Des peines allant de deux à dix ans d’emprisonnement ont été requises hier par le ministère public contre 105 accusés dans l’affaire dite des faux bacs qui a éclaté à l’université d’Oran il y a près de deux années. Le verdict a été mis en délibéré.
Après une série de reports, le procès s’est ouvert hier matin devant le tribunal correctionnel d’Oran, sis Cité Djamel. A la barre des accusés, une foule compacte prenait forme au fil de l’appel à comparaitre fait par le juge, pour atteindre le nombre de 89, soit 16 absences relevées, puisqu’il est question au total de 105 prévenus figurant sur l’ordonnance de renvoi. Voix sèche et regard impassible, le procureur a égrené les réquisitions.

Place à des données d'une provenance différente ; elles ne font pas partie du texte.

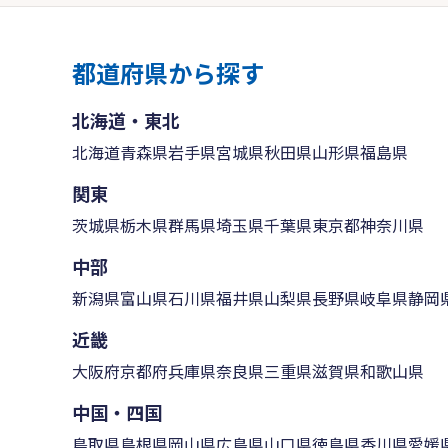
都道府県から探す
北海道・東北
北海道
青森県
岩手県
宮城県
秋田県
山形県
福島県
関東
茨城県
栃木県
群馬県
埼玉県
千葉県
東京都
神奈川県
中部
新潟県
富山県
石川県
福井県
山梨県
長野県
岐阜県
静岡
近畿
大阪府
京都府
兵庫県
奈良県
三重県
滋賀県
和歌山県
中国・四国
鳥取県
島根県
岡山県
広島県
山口県
徳島県
香川県
愛媛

Côté mis en cause, notamment parmi les jeunes «vraies-fausses» étudiantes, les expressions faciales laissaient transparaître l’inquiétude et la peur, voire l’effroi, en dépit d’indiscrets gestes et chuchotements osés par certains avocats à l’adresse de leur jeunes clients, comme pour leur faire comprendre que ce n’était là que le réquisitoire « sévère » du parquet et non la sentence du tribunal.

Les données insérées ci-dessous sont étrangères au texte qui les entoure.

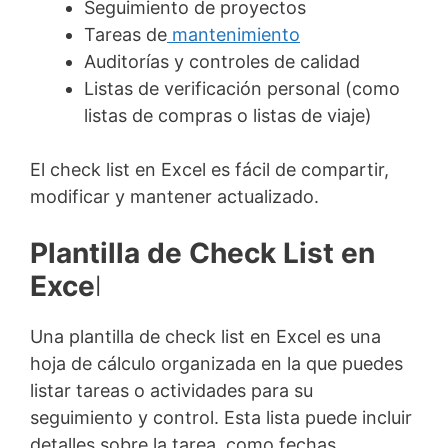
Seguimiento de proyectos
Tareas de
mantenimiento
Auditorías y controles de calidad
Listas de verificación personal (como
listas de compras o listas de viaje)
El check list en Excel es fácil de compartir,
modificar y mantener actualizado.
Plantilla de Check List en
Exce
l
Una plantilla de check list en Excel es una
hoja de cálculo organizada en la que puedes
listar tareas o actividades para su
seguimiento y control. Esta lista puede incluir
detalles sobre la tarea, como fechas,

Ainsi, le procureur a requis 3 ans de prison ferme assortie d’amende contre six cadres fonctionnaires de l’administration universitaire. Il a mis sur un même pied d’égalité tous les étudiants «titulaires » de faux diplômes de baccalauréat et de licences également pour certains d’entre eux, requérant une peine de 2 ans de prison ferme contre tout le monde. Contre les accusés en fuite, une peine de 3 ans de prison ferme assortie d’un mandat d’arrêt a été requise par défaut.
A l’encontre du fameux B. Boumediene, extradé d’Espagne où il avait été arrêté, en exécution d’un mandat d’arrêt international lancé par les autorités algériennes, et présenté par l’accusation comme étant un relais entre les «clients» parmi les postulants potentiels à un «diplôme» pour ouvrir le sésame du campus et les «recruteurs» de l’administration universitaire, le procureur a requis la plus lourde peine, 10 ans de prison ferme assortie d’un mandat d’arrêt à exécuter séance tenante.
Le verdict devait être mis en délibéré, sous quinzaine, ce qui prolonge -du moins partiellement- le suspense dans cette affaire, dont la genèse tient à un article de presse classé alors dans les «faits divers» et à une lettre anonyme destinée au PG de la cour d’Oran, en mai 2012, -la concordance de ces deux faits indépendants l’un de l’autre n’était qu’un pur hasard. Un contingent de personnes, en fait pas moins de 105, figure sur la liste des accusés dont la plupart comparaissaient libres, entre «vrais-faux» étudiants (dans les facultés de droit, sciences éco. et médecine, notamment), fonctionnaires de l’administration universitaire et autres intermédiaires.
Sur le fond de l’affaire, dans la chaîne mise en place pour le traitement des dossiers des nouveaux bacheliers, la préinscription au centre unique au niveau du vice-rectorat de l’université qui chapeaute 12 départements jusqu’à l’inscription finale à l’institut vers lequel le candidat a été orienté en passant par la vérification du bac via l’OREC (Office régional des examens et concours), il y a lieu de relever qu’il n’y avait pas de coordination entre le premier maillon et le tout dernier.
Selon le système adopté, le bachelier se présente au vice-rectorat de l’université muni de l’attestation de réussite au bac (un document administratif délivré, à titre provisoire, au bachelier pour, entre autres, les besoins d’une préinscription et ce, en attendant la délivrance du diplôme proprement dit au niveau central, à Alger, lequel prend beaucoup de temps), du relevé de notes (bulletin exhaustif des notes obtenues pour chaque module par le bachelier à l’examen du bac, avec la moyenne générale et la mention) ainsi que d’un dossier administratif.
Le service, dépendant du vicerectorat, garde le dossier, y compris les originaux de l’attestation provisoire de réussite – «le bac» et du relevé des notes, et oriente le candidat vers l’institut ou le département qui lui convient. Du bac et du bulletin des notes, le bachelier n’en gardera que des photocopies légalisées qui lui serviront pour s’inscrire. Et c’est là où réside la faille, accentuée par une communication trop lente, voire carrément absente, entre la structure d’accueil et le service centralisé au rectorat, dysfonctionnement exploité par les mis en cause, selon les conclusions de l’instruction.
Un contrôle de l’authenticité du bac et du relevé de notes qui lui est rattaché se fait par le vicerectorat en collaboration avec l’OREC qui centralise toutes les données relatives à la liste des lauréats du bac, du BEM et de l’examen de sixième. A ce niveau-là, pas moyen donc de passer sous le nez de l’administrateur un bac ou un bulletin falsifié.